Les déboires judiciaires de SAP ternissent le fort rebond de son activité
Le rebond important des investissements technologiques des entreprises a permis à SAP d’afficher au quatrième trimestre 2010 un chiffre d’affaires record légèrement supérieur à 4 milliards d’euros (+27% en rythme annuel) avec des ventes de licences encore plus dynamiques (+35%). Franck Cohen, récemment nommé président de SAP EMEA (Europe, Moyen-Orient, Afrique), a précisé à L’Agefi que «les revenus provenant des ventes de licences dans cette zone ont progressé de 21% au dernier trimestre à taux de changes constants, malgré une croissance plus modérée en Europe de l’Ouest, avec par exemple une progression de 9% en France sur la période». Etant donné l’importance de la clientèle publique de SAP en Europe, le groupe «sera cette année particulièrement attentif à l’évolution de la situation budgétaire des pays de la région, qui pourrait avoir un impact sur ses résultats», relève-t-il.
La forte croissance de l’activité ne se retrouve pas dans le bénéfice d’exploitation trimestriel en repli de 47% à 543 millions en normes IFRS, malgré des charges de restructurations très faibles. Le groupe allemand a en effet dû provisionner 933 millions d’euros supplémentaires suite à une décision de justice américaine l’ayant condamné fin novembre à verser 1,3 milliard de dollars de dommages et intérêts à Oracle pour vol de propriété intellectuelle. Si SAP compte déposer un recours contre ce jugement, il n’a donné aucune précision sur le calendrier des futures procédures.

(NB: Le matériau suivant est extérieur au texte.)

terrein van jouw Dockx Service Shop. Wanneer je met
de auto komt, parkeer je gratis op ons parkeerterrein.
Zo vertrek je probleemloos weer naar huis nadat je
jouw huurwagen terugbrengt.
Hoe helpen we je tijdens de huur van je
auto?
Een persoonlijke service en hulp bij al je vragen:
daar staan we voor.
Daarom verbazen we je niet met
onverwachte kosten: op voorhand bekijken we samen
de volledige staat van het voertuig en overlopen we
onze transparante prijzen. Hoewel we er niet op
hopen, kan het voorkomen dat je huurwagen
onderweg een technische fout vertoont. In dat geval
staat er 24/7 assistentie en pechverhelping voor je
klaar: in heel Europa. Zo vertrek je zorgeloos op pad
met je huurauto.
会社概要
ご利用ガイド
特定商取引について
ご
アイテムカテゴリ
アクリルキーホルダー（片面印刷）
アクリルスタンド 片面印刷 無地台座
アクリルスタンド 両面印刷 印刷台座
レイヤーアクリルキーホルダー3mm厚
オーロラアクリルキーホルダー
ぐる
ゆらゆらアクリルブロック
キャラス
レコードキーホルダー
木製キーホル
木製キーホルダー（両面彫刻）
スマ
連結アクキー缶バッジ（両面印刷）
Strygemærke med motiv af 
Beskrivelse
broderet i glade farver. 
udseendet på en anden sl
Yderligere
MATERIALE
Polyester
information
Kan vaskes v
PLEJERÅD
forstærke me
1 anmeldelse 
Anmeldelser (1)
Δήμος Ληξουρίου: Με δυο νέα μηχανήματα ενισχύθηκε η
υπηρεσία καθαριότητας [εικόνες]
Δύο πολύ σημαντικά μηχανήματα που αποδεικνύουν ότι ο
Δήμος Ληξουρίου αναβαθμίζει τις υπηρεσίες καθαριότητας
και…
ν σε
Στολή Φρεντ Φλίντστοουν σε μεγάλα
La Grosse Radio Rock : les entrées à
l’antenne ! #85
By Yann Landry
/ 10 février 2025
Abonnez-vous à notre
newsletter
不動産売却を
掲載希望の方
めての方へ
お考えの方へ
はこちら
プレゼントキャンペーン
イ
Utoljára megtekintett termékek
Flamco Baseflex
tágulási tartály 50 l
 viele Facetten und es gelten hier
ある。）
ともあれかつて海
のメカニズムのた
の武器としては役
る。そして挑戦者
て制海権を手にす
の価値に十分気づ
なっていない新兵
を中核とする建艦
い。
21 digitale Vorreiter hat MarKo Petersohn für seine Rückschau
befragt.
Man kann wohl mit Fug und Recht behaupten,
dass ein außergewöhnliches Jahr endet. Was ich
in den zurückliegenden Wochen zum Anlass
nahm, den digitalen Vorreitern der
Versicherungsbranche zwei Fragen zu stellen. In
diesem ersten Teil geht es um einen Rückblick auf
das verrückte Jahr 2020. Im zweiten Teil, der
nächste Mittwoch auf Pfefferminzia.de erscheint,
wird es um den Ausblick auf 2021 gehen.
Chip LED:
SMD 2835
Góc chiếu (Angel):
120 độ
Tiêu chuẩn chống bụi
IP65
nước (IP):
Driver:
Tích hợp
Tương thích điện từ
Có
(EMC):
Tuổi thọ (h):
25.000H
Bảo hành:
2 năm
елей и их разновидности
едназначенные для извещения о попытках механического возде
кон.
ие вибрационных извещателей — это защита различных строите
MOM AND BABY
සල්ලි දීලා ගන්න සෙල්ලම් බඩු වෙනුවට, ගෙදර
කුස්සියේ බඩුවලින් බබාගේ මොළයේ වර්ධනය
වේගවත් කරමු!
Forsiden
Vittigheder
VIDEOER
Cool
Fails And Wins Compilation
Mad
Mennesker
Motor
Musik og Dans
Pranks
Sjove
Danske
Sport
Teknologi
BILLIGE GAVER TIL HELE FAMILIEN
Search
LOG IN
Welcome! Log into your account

En repli de 6% à 2,6 milliards d’euros, «la génération de cash flow sur 2010 est un peu décevante du fait d’un rebond du BFR et des investissements industriels supérieur à nos attentes», jugent les analystes d’Oddo Securities. Le rachat de l’américain Sybase au printemps dernier a par ailleurs abouti à un endettement net inhabituel de 850 millions d’euros en fin d’année. SAP entend revenir à une situation de trésorerie nette d’ici fin 2011, estimant qu’il aura remboursé en 2012 une grande partie de sa dette financière (4,4 milliards en montant brut à fin décembre).
Sur une base non IFRS, il table pour 2011 sur une hausse à changes constants de 10 à 14% des revenus liés à la vente de licences et de services associés, et sur une marge d’exploitation comprise entre 32,4 et 32,9% contre 31,9% l’an dernier. Il propose enfin d’augmenter de 20% à 0,60 euro par action le dividende payé au titre de 2010.